However, in November 2017, he was shockingly charged for “conspiring with Qatar” to overthrow the regime. Bahrain’s Public Prosecution relied its accusation on the well-known telephone conversation between Shiekh Salman and the Qatari Prime Minister Hamad bin Jassem, in 2011; which aimed to resolve the 14 February 2011’s unrest. This call, indeed, stems from an open and documented mediation attempt that was originally encouraged by the United States.

In April 2018, the U.S. State Department issued a report in which it expresses concern over the continued arbitrarily prosecution of Sheikh Salman. Urgently, the international community, the United States and the United Kingdom, mainstream media, press, human rights organisations, activists and all free people around the globe must pressure Bahrain to immediately and unconditionally release Sheikh Salman as well as all other prisoners of conscience.

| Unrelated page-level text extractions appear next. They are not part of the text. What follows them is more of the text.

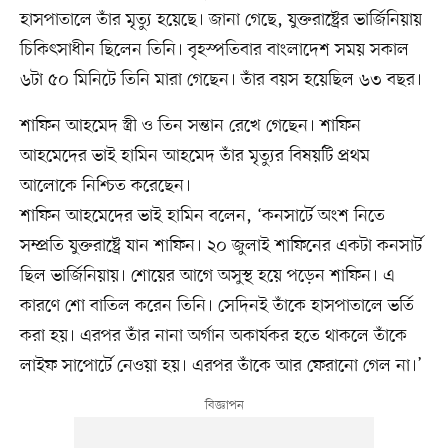
হাসপাতালে তাঁর মৃত্যু হয়েছে। জানা গেছে, যুক্তরাষ্ট্রের ভার্জিনিয়ায়
চিকিৎসাধীন ছিলেন তিনি। বৃহস্পতিবার বাংলাদেশ সময় সকাল
৬টা ৫০ মিনিটে তিনি মারা গেছেন। তাঁর বয়স হয়েছিল ৬৩ বছর।
শাফিন আহমেদ স্ত্রী ও তিন সন্তান রেখে গেছেন। শাফিন
আহমেদের ভাই হামিন আহমেদ তাঁর মৃত্যুর বিষয়টি প্রথম
আলোকে নিশ্চিত করেছেন।
শাফিন আহমেদের ভাই হামিন বলেন, ‘কনসার্টে অংশ নিতে
সম্প্রতি যুক্তরাষ্ট্রে যান শাফিন। ২০ জুলাই শাফিনের একটা কনসার্ট
ছিল ভার্জিনিয়ায়। শোয়ের আগে অসুস্থ হয়ে পড়েন শাফিন। এ
কারণে শো বাতিল করেন তিনি। সেদিনই তাঁকে হাসপাতালে ভর্তি
করা হয়। এরপর তাঁর নানা অর্গান অকার্যকর হতে থাকলে তাঁকে
লাইফ সাপোর্টে নেওয়া হয়। এরপর তাঁকে আর ফেরানো গেল না।’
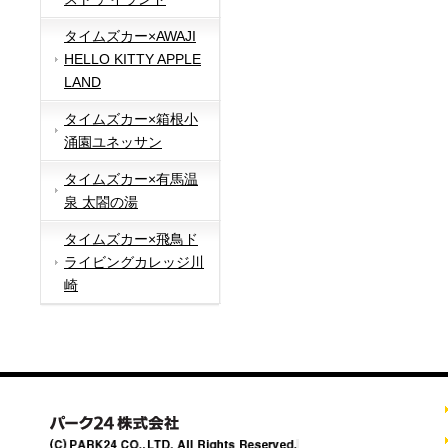
タイムズカー×AWAJI
HELLO KITTY APPLE
LAND
タイムズカー×箱根小
涌園ユネッサン
タイムズカー×有馬温
泉 太閤の湯
タイムズカー×飛鳥ド
ライビングカレッジ川
崎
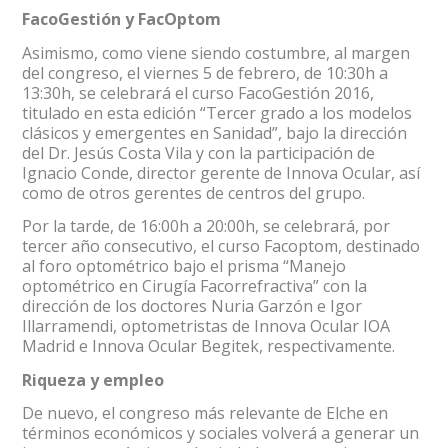
FacoGestión y FacOptom
Asimismo, como viene siendo costumbre, al margen
del congreso, el viernes 5 de febrero, de 10:30h a
13:30h, se celebrará el curso FacoGestión 2016,
titulado en esta edición “Tercer grado a los modelos
clásicos y emergentes en Sanidad”, bajo la dirección
del Dr. Jesús Costa Vila y con la participación de
Ignacio Conde, director gerente de Innova Ocular, así
como de otros gerentes de centros del grupo.
Por la tarde, de 16:00h a 20:00h, se celebrará, por
tercer año consecutivo, el curso Facoptom, destinado
al foro optométrico bajo el prisma “Manejo
optométrico en Cirugía Facorrefractiva” con la
dirección de los doctores Nuria Garzón e Igor
Illarramendi, optometristas de Innova Ocular IOA
Madrid e Innova Ocular Begitek, respectivamente.
Riqueza y empleo
De nuevo, el congreso más relevante de Elche en
términos económicos y sociales volverá a generar un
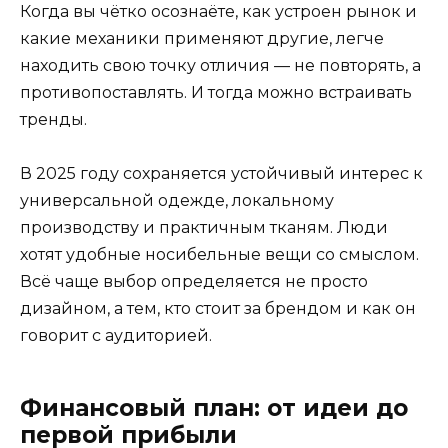
Когда вы чётко осознаёте, как устроен рынок и
какие механики применяют другие, легче
находить свою точку отличия — не повторять, а
противопоставлять. И тогда можно встраивать
тренды.
В 2025 году сохраняется устойчивый интерес к
универсальной одежде, локальному
производству и практичным тканям. Люди
хотят удобные носибельные вещи со смыслом.
Всё чаще выбор определяется не просто
дизайном, а тем, кто стоит за брендом и как он
говорит с аудиторией.
Финансовый план: от идеи до
первой прибыли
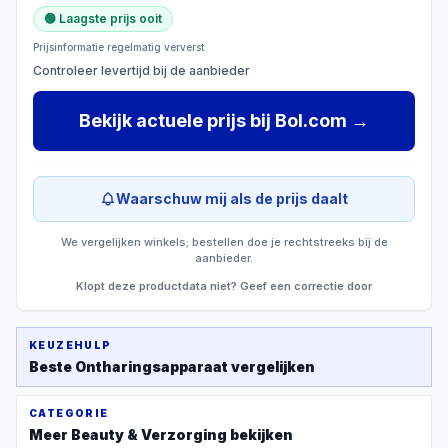
🟢 Laagste prijs ooit
Prijsinformatie regelmatig ververst
Controleer levertijd bij de aanbieder
Bekijk actuele prijs
bij
Bol.com
→
Waarschuw mij als de prijs daalt
We vergelijken winkels; bestellen doe je rechtstreeks bij de
aanbieder.
Klopt deze productdata niet? Geef een correctie door
KEUZEHULP
Beste
Ontharingsapparaat
vergelijken
CATEGORIE
Meer
Beauty & Verzorging
bekijken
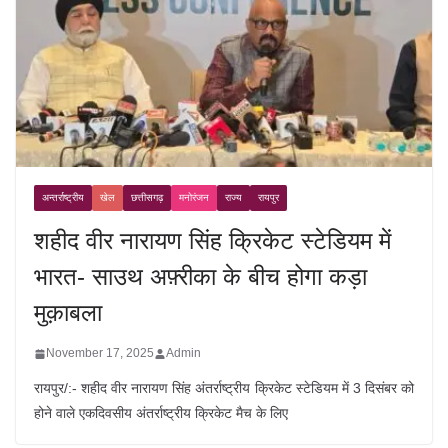
अन्तर्राष्ट्रीय
खेल
छत्तीसगढ़
मनोरंजन
राज्य
रायपुर
शहीद वीर नारायण सिंह क्रिकेट स्टेडियम में
भारत- साउथ अफ़्रीका के बीच होगा कड़ा
मुक़ाबला
November 17, 2025
Admin
रायपुर/:- शहीद वीर नारायण सिंह अंतर्राष्ट्रीय क्रिकेट स्टेडियम में 3 दिसंबर को
होने वाले एकदिवसीय अंतर्राष्ट्रीय क्रिकेट मैच के लिए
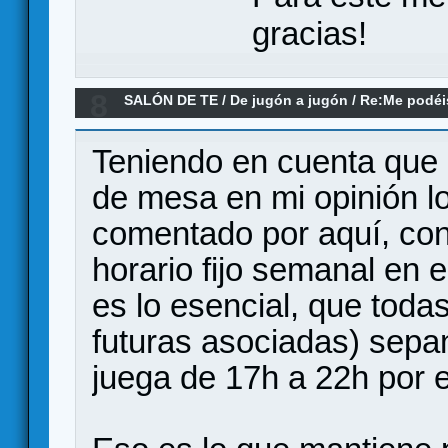
gracias!
8
SALÓN DE TE
/
De jugón a jugón
/
Re:Me podéi
para llevar una asociación
Teniendo en cuenta que 
de mesa en mi opinión l
comentado por aquí, con
horario fijo semanal en 
es lo esencial, que toda
futuras asociadas) sepan
juega de 17h a 22h por 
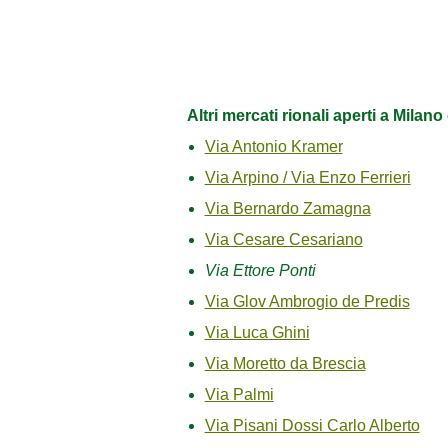
Altri mercati rionali aperti a Milan
Via Antonio Kramer
Via Arpino / Via Enzo Ferrieri
Via Bernardo Zamagna
Via Cesare Cesariano
Via Ettore Ponti
Via Glov Ambrogio de Predis
Via Luca Ghini
Via Moretto da Brescia
Via Palmi
Via Pisani Dossi Carlo Alberto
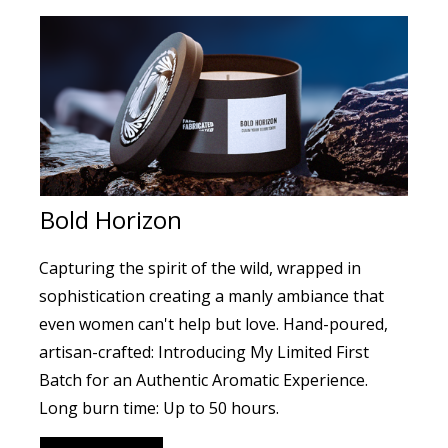
Bold Horizon
Capturing the spirit of the wild, wrapped in
sophistication creating a manly ambiance that
even women can't help but love. Hand-poured,
artisan-crafted: Introducing My Limited First
Batch for an Authentic Aromatic Experience.
Long burn time: Up to 50 hours.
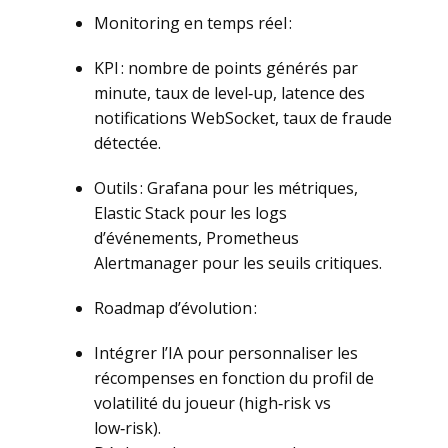
Monitoring en temps réel :
KPI : nombre de points générés par
minute, taux de level‑up, latence des
notifications WebSocket, taux de fraude
détectée.
Outils : Grafana pour les métriques,
Elastic Stack pour les logs
d’événements, Prometheus
Alertmanager pour les seuils critiques.
Roadmap d’évolution :
Intégrer l’IA pour personnaliser les
récompenses en fonction du profil de
volatilité du joueur (high‑risk vs
low‑risk).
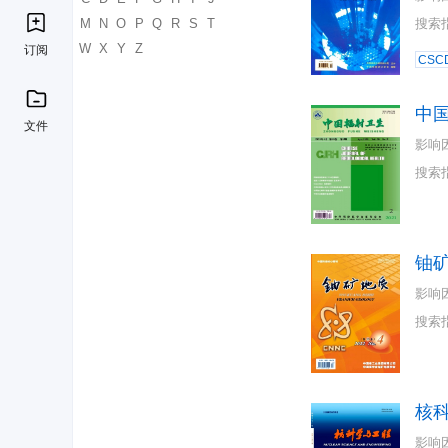
K
L
M
N
O
P
Q
R
S
T
搜索
U
V
W
X
Y
Z
订阅
CSC
中
文件
影响
搜索
铀
影响
搜索
核
影响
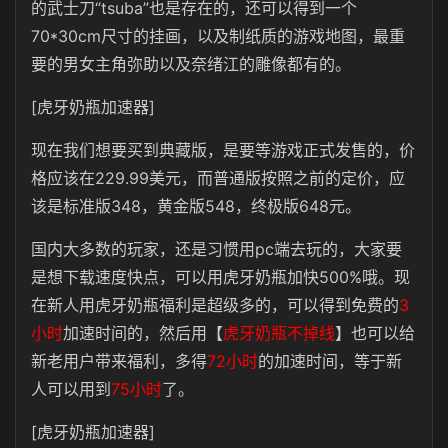
的武士刀“tsuba”也是存在的，还可以得到一个
70*30cm尺寸的挂画，以及制纸质的游戏地图，最重
要的男女主角弥助以及奈绪江的雕像都有的。
[虎牙奶瓶加速器]
现在我们想要买到典藏版，是要等游戏正式发售的，价
格应该在229.99美元，而普通版按照之前的定价，应
该是标准版348，黄金版548，终极版648元。
国内大多数的玩家，还是习惯用pc端去玩的，大家要
是想下载速度快点，可以用虎牙奶瓶加快500%哦。现
在新人用虎牙奶瓶福利是超级多的，可以得到免费的
3
小时
加速时间的，然后用【
虎牙奶瓶不掉线
】也可以给
新老用户带来福利，多得
72小时
的加速时间，等于新
人可以用到
75小时
了。
[虎牙奶瓶加速器]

In addition, the government must halt this political unfair trial and reinstate all arbitrarily dissolved political blocs.

It is worthy to mention that Sheikh Ali Salman was detained in 2014 due to his bloc; i.e. Al-Wefaq’s boycott to the parliamentary elections, then. Al-Wefaq has long complained the political and economic discrimination, lack of impunity and the absence of an independent judiciary. Interestingly, the bizarre allegations were raised once the Gulf Cooperation Council (GCC)’s states witnessed a diplomatic dispute with Qatar, since June 2017.

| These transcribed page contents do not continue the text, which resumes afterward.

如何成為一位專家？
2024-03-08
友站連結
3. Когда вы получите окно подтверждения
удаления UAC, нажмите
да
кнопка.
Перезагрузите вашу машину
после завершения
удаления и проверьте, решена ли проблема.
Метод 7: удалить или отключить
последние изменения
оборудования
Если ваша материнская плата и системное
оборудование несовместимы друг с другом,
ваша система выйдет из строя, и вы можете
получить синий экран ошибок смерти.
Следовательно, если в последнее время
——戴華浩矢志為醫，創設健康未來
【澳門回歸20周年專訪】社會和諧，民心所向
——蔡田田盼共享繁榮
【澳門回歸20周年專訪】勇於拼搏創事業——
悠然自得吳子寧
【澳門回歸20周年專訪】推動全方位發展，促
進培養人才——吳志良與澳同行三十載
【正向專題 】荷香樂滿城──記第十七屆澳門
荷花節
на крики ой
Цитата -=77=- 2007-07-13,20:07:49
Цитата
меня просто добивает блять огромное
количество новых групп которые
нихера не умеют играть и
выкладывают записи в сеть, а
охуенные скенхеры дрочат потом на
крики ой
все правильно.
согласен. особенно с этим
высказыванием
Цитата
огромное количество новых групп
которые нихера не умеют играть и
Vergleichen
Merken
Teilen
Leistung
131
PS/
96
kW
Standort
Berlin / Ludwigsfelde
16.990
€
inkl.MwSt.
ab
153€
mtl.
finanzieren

Bahrain’s Public Prosecution has called in March for the “maximum penalty” against Sheikh Salman and his two in absentia co-defendants, who are too figures in Al-Wefaq. The three could face capital punishment on politically motivated charges of establishing “intelligence links with Qatar […] to undermine its political and economic status as well as its national interest and to overthrow the political system.”

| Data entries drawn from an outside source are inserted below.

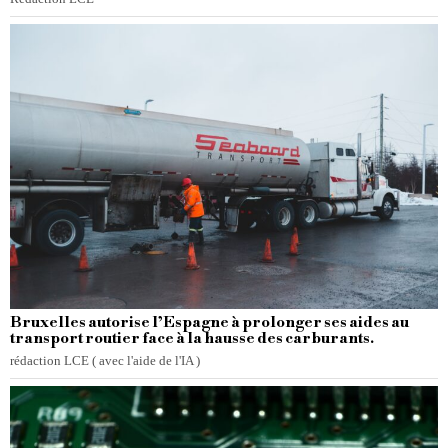
Bruxelles autorise l’Espagne à prolonger ses aides au
transport routier face à la hausse des carburants.
rédaction LCE ( avec l'aide de l'IA )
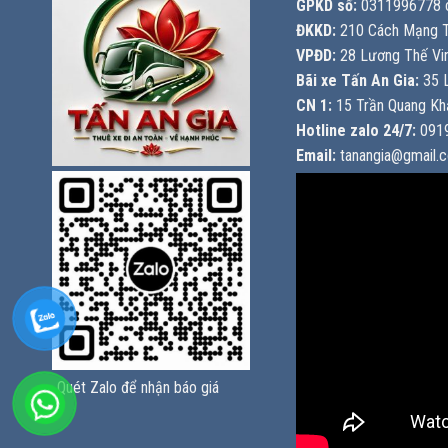
GPKD số:
0311996778 c
ĐKKD:
210 Cách Mạng T
VPĐD:
28 Lương Thế Vin
Bãi xe Tấn An Gia:
35 L
CN 1:
15 Trần Quang Khả
Hotline zalo 24/7:
0919
Email:
tanangia@gmail.
Quét Zalo để nhận báo giá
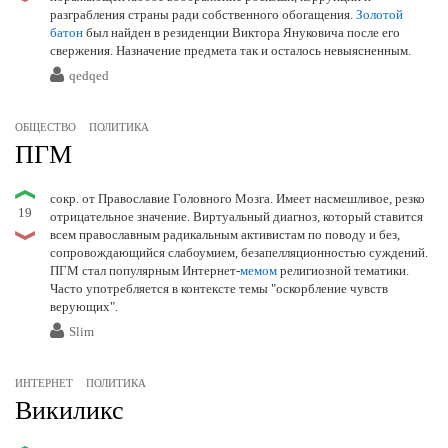
разграбления страны ради собственного обогащения.
Золотой
батон
был найден в резиденции Виктора Януковича после его
свержения. Назначение предмета так и осталось невыясненным.
qedqed
ОБЩЕСТВО
ПОЛИТИКА
ПГМ
сокр. от Православие Головного Мозга. Имеет насмешливое, резко
19
отрицательное значение. Виртуальный диагноз, который ставится
всем православным радикальным активистам по поводу и без,
сопровождающийся слабоумием, безапелляционностью суждений.
ПГМ стал популярным Интернет-
мемом
религиозной тематики.
Часто употребляется в контексте темы "оскорбление чувств
верующих".
Slim
ИНТЕРНЕТ
ПОЛИТИКА
Викиликс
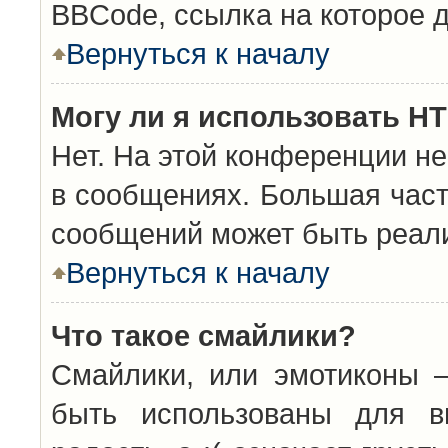
BBCode, ссылка на которое 
Вернуться к началу
Могу ли я использовать H
Нет. На этой конференции н
в сообщениях. Большая час
сообщений может быть реал
Вернуться к началу
Что такое смайлики?
Смайлики, или эмотиконы —
быть использованы для вы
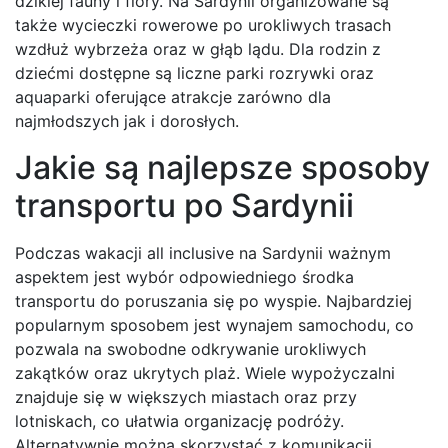
dzikiej fauny i flory. Na Sardynii organizowane są
także wycieczki rowerowe po urokliwych trasach
wzdłuż wybrzeża oraz w głąb lądu. Dla rodzin z
dziećmi dostępne są liczne parki rozrywki oraz
aquaparki oferujące atrakcje zarówno dla
najmłodszych jak i dorosłych.
Jakie są najlepsze sposoby
transportu po Sardynii
Podczas wakacji all inclusive na Sardynii ważnym
aspektem jest wybór odpowiedniego środka
transportu do poruszania się po wyspie. Najbardziej
popularnym sposobem jest wynajem samochodu, co
pozwala na swobodne odkrywanie urokliwych
zakątków oraz ukrytych plaż. Wiele wypożyczalni
znajduje się w większych miastach oraz przy
lotniskach, co ułatwia organizację podróży.
Alternatywnie można skorzystać z komunikacji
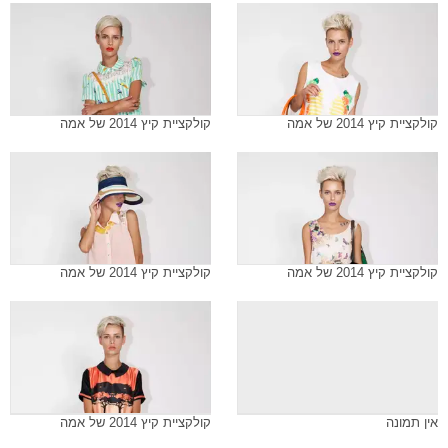
קולקציית קיץ 2014 של אמה
קולקציית קיץ 2014 של אמה
קולקציית קיץ 2014 של אמה
קולקציית קיץ 2014 של אמה
אין תמונה
קולקציית קיץ 2014 של אמה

The Bahraini authorities have long suppressed the opposition particularly this time; prior the elections for the lower house of Bahrain’s National Assembly in November, which constitute a quite vivid and blatant violation of the fundamental rights to freedom, fair trial, free expression, and free association. In fact, this groundless trial and the ongoing clampdown have virtually left no political freedom in the country. Clearly, Bahrain has been openly violating the Universal Declaration of Human Rights and the International Covenant on Civil and Political Rights (ICCPR).

Sheikh Salman is currently serving his 4-years sentence in Jau Central Prison, along with the rest of the opposition leaders. His co-defendant, in this unfair trial, Sheikh Hassan Sultan was publicly defamed in pro-government media, in June 2017.  At the same time, the National Security Agency (NSA), repeatedly detained and tortured his son, in an attempt to coerce him into becoming an informant in order to target his father; who is exiled and has been arbitrarily stripped of his citizenship in 2015.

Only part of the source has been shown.